Repeat the listing below in full, keeping every character as it is.
----------
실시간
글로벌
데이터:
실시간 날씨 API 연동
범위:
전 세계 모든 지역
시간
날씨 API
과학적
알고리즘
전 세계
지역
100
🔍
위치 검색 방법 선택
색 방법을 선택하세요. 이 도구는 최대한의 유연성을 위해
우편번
----------
> [RESULT BELOW]
실시간
글로벌
데이터:
실시간 날씨 API 연동
범위:
전 세계 모든 지역
시간
날씨 API
과학적
알고리즘
전 세계
지역
100
🔍
위치 검색 방법 선택
색 방법을 선택하세요. 이 도구는 최대한의 유연성을 위해
우편번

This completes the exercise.